Se acaba de ir, dejándome el rastro de su colonia nueva en la casa y el de su esencia en mis manos. "Te dejo con la lectura", me ha dicho con una sonrisa señalándome el mejor de los tres libros que me ha prestado. Y yo he dicho que sí, convencida de que así sería. Pero en cuanto he recogido y me he tumbado en el sofá, he puesto la canción. Una vez. Dos. Tres. Seguramente cuatro. He buscado la letra y su intención (es obvia, pero por si acaso). Incluso he saltado a algún otro tema del disco, al que le prestaré atención con calma muy pronto. Luego he vuelto a escucharla por quinta vez.
Porque ya en la segunda vuelta había ocurrido esa cosa infrecuente, imposible de definir aunque lo voy a intentar: una parte muy concreta de la canción ha encarnado todo lo que veo en él. Pero no ha sido 'solo pretendo ser yo'; ni siquiera 'creeremos un ratito en Dios' ni esa frase que comienza con 'es demasiado grande...', porque eso sería lo que me hace sentir y aquí estoy hablando de lo que él es.
Y él es ese riff de guitarra que se repite tres veces: justo al principio, en 2:18 y justo al final.

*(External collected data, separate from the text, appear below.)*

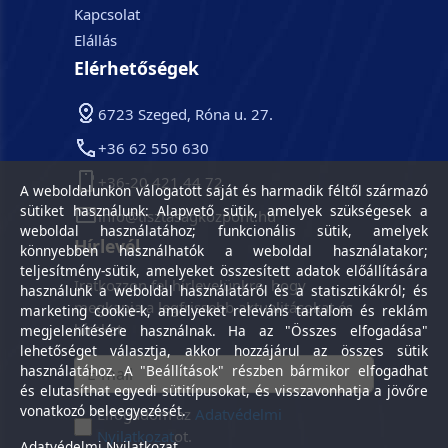
Kapcsolat
Elállás
Elérhetőségek
6723 Szeged, Róna u. 27.
+36 62 550 630
+36-20 421 44 72
A weboldalunkon válogatott saját és harmadik féltől származó
sütiket használunk: Alapvető sütik, amelyek szükségesek a
info@tisztasagkozpont.hu
weboldal használatához; funkcionális sütik, amelyek
Hírlevél
könnyebben használhatók a weboldal használatakor;
teljesítmény-sütik, amelyeket összesített adatok előállítására
Iratkozzon fel hírlevelünkre, hogy
használunk a weboldal használatáról és a statisztikákról; és
megkapja a legfrissebb aktualitásokat és
marketing cookie-k, amelyeket releváns tartalom és reklám
híreket.
megjelenítésére használnak. Ha az "Összes elfogadása"
lehetőséget választja, akkor hozzájárul az összes sütik
használatához. A "Beállítások" részben bármikor elfogadhat
és elutasíthat egyedi sütitípusokat, és visszavonhatja a jövőre
vonatkozó beleegyezését.
Elfogadom az
Adatvédelmi
Nyilatkozat
ot.
Adatvédelmi Nyilatkozat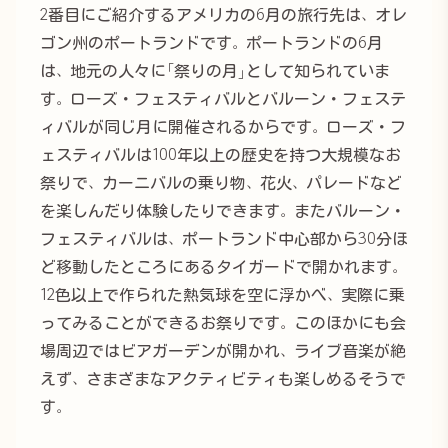
2番目にご紹介するアメリカの6月の旅行先は、オレ
ゴン州のポートランドです。ポートランドの6月
は、地元の人々に「祭りの月」として知られていま
す。ローズ・フェスティバルとバルーン・フェステ
ィバルが同じ月に開催されるからです。ローズ・フ
ェスティバルは100年以上の歴史を持つ大規模なお
祭りで、カーニバルの乗り物、花火、パレードなど
を楽しんだり体験したりできます。またバルーン・
フェスティバルは、ポートランド中心部から30分ほ
ど移動したところにあるタイガードで開かれます。
12色以上で作られた熱気球を空に浮かべ、実際に乗
ってみることができるお祭りです。このほかにも会
場周辺ではビアガーデンが開かれ、ライブ音楽が絶
えず、さまざまなアクティビティも楽しめるそうで
す。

Mi cultura musical va por libre. No soy muy de artistas ni de grupos, o sí, pero de manera muy deslavazada y poco estructurada. A mí sobre todo me provocan terremotos ciertas melodías, ráfagas musicales, destellos de genialidad encarnada en una de las infinitas combinaciones de las siete notas. Quizá viene de la sospecha de haber tenido oído absoluto cuando era niña. Lo que sí sé es que mi relación con la música es sinestésica porque, siendo un estímulo auditivo, me provoca certezas táctiles y visuales.
El riff es la certeza de que él existe. De que, en alguna parte del mundo, su mirada verde y su atención se están fijando en algo o en alguien. Que sus sentidos están abiertos a lo que la vida quiera ofrecerle. Que a su vez comparte su voz, sus ideas y reflexiones con quien quiera escucharlas. Que él, y no otro, está pasando por el mundo ahora, hoy, en este instante. Que tiene mucho placer para dar. Que es importante sin duda para muchas personas. Que deja huella. Que está.
Y al margen de todo lo que me genera, qué suerte tiene el mundo de que él esté.